== Extracted entries ==
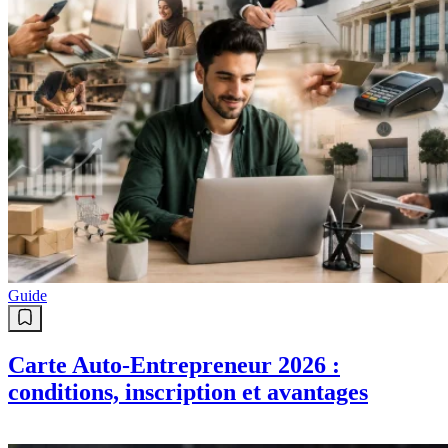
Guide
Carte Auto-Entrepreneur 2026 :
conditions, inscription et avantages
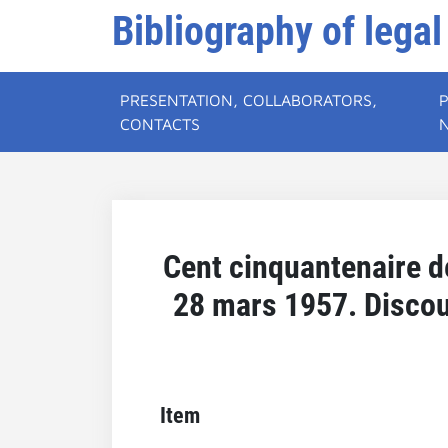
Bibliography of legal
PRESENTATION, COLLABORATORS,
CONTACTS
Cent cinquantenaire d
28 mars 1957. Discou
Item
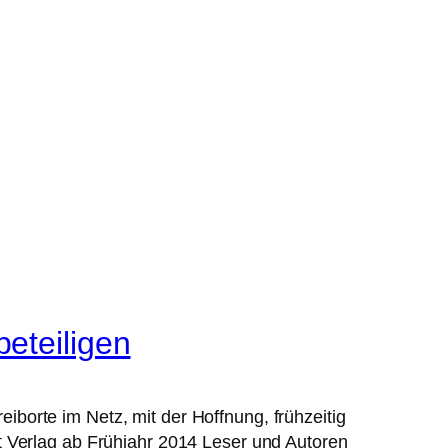
eteiligen
borte im Netz, mit der Hoffnung, frühzeitig
Verlag ab Frühjahr 2014 Leser und Autoren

== Task to carry out ==
Retype the line containing "Cent cinquantenaire d" and all lines after it to the end of the material, exactly as written, leaving out any pictures.

== Output for this task ==
Cent cinquantenaire d
28 mars 1957. Discou
Item
eteiligen
borte im Netz, mit der Hoffnung, frühzeitig
Verlag ab Frühjahr 2014 Leser und Autoren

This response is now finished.